Statement of Professional Role Philosophy

“And gladly wolde [s]he lerne, and gladly teche.

– Geoffrey Chaucer, The Canterbury Tales

When I was 20 years old, I was offered my first post-secondary classroom: I facilitated peer-led supplemental instruction workshops for the Centre for Initiatives in Education at Carleton University, supporting first- and second-year courses in psychology and English. This opportunity that started as an on-campus job with a good hourly wage quickly ballooned to overtake my whole life; exposed through training sessions to evidence-based teaching practice and active learning strategies, I became fascinated with the idea not of teaching, but of helping people to learn. I found much of the world of the university opaque and confusing, but with the goal of supporting my workshop participants effectively I could advocate for myself and learn more about what I wanted to be and how I wanted to be understood. Before I knew what I wanted to major in, I knew I wanted my own classroom; before I knew what graduate school was, I knew I wanted to reshape the academy.

Those early experiences in peer-assisted learning created my persona as a teacher: I wanted to be a helpful guide who moved students to make critical connections within the material themselves, not a lecturer on the dais reciting grand truths. It was also critical that I learned how to teach as I was learning how to learn and how to be university student; constantly confronted by classroom practices that were not supported by the research into teaching and learning, I came to sharply critique the institution. It was an important lesson to me to remain always a learner – of how to teach, but also of how to read critically – and shapes my sense that to love and build a strong institution is to demand that it be better than it imagines itself to be.

Digital pedagogy has always been at the centre of how I define myself as a teacher and central to how I contribute to the work of my colleagues. The training at the Centre for Initiatives in Education was grounded in ethical pedagogy: student-centred, inclusive, and accessible teaching practice. In our quest to pursue ever evolving strategies for active learning in the classroom, it was also a training open to the opportunities of educational technology, and as early as 2002 I was experimenting with innovations like “clicker” classroom polling devices and blogging for education. In my role as a Team Lead at CIE, I learned how to communicate the value of these technologies to my colleagues and discovered a talent for talking about technology with people who describe themselves as resistant to it. This is work I’ve continued throughout my academic career and I’m proud to be seen as an accessible resource for my colleagues. I enjoy helping faculty members find educational technologies that simplify their workflow without sacrificing pedagogy, and I take real joy in the problem solving that comes with that territory. In many ways, this work echoes my earliest experiences of teaching: I see faculty support primarily as a kind of peer-led supported experience, rooted in recognizing the individual’s expertise and working to shape a solution that achieves their goals.

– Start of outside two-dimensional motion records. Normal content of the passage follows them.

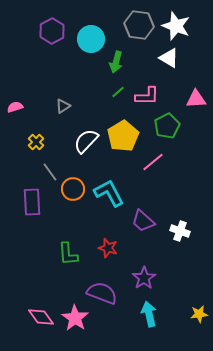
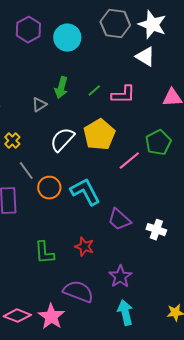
green arrow: (116, 62) -> (61, 88), moved
green pentagon: (167, 126) -> (158, 143), moved
pink diamond: (41, 317) -> (17, 316), turned -32

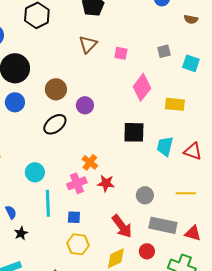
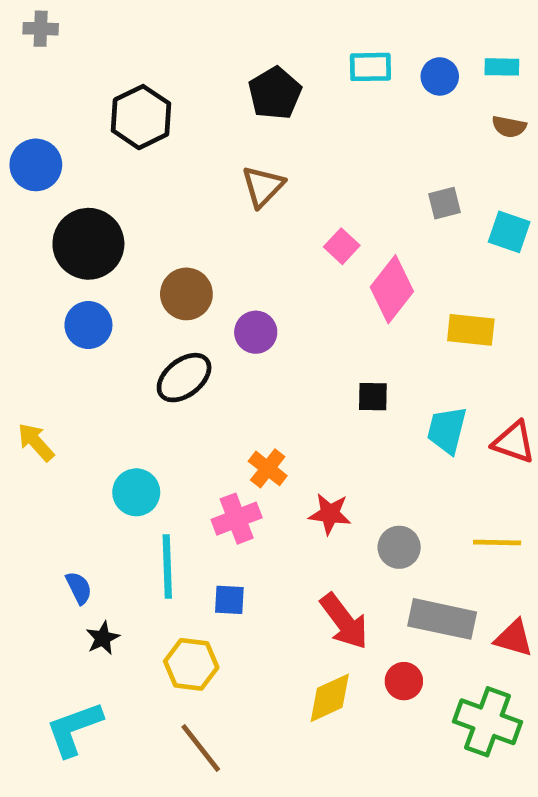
pink square: (121, 53) -> (342, 246), moved, turned 32
black square: (134, 132) -> (373, 397), size x0.6
red star: (106, 183) -> (330, 514), moved
yellow hexagon: (78, 244) -> (191, 664), moved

Too often, we foreground the “technology” in educational technologies and fail to ground ourselves in an ethical digital pedagogy. For me, this means a praxis that prioritizes inclusivity/accessibility and openness. I am a proponent of Universal Design for Learning and thinking through what accessibility means both within and apart from established structures in the institution; in other words, how can we ensure we are not only accommodating students registered with Accessibility Services, but also serving students with learning needs that may not be documented due to financial or cultural/familial barriers? Ethical digital pedagogy demands not only that we employ available tools to meet the needs of those students but that we prioritize accessibility when exploring new technologies. I’m also an advocate for Open Educational Resources, and phased out traditional textbooks in favour of open e-resources in much of my own teaching as early as 2012, but I am also committed to expanding our understanding of openness in educational technology to include prioritizing using and publishing in OA digital journals (like The Comics Grid, where I serve on the editorial board) and being philosophically open about our classrooms, our teaching, our grading, and our research. This also includes resisting and seeking alternatives to closed digital systems that treat student and faculty work as a commodity to be leveraged for corporate profits: while resources like Turnitin and offer useful tools to faculty, the cost incurred by students and faculty making use of them is very high.

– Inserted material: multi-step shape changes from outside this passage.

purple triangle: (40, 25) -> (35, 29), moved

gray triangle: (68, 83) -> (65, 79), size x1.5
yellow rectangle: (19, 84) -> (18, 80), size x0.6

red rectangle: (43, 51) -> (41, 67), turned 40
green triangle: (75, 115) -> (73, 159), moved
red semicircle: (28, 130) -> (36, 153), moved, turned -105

I believe that the role of the Coordinator, Educational Technologies is to guide the institution, as well as individual faculty members, to make choices that are pedagogically responsible: student-centred, inclusive, accessible, open and, as a result, deeply ethical. I hope I live up to this mission by building strong relationships and creating spaces for difficult, critical conversations. And I also hope I help faculty find the joy and meaning in technology, and that I empower them to demand more of their tools and of their institution.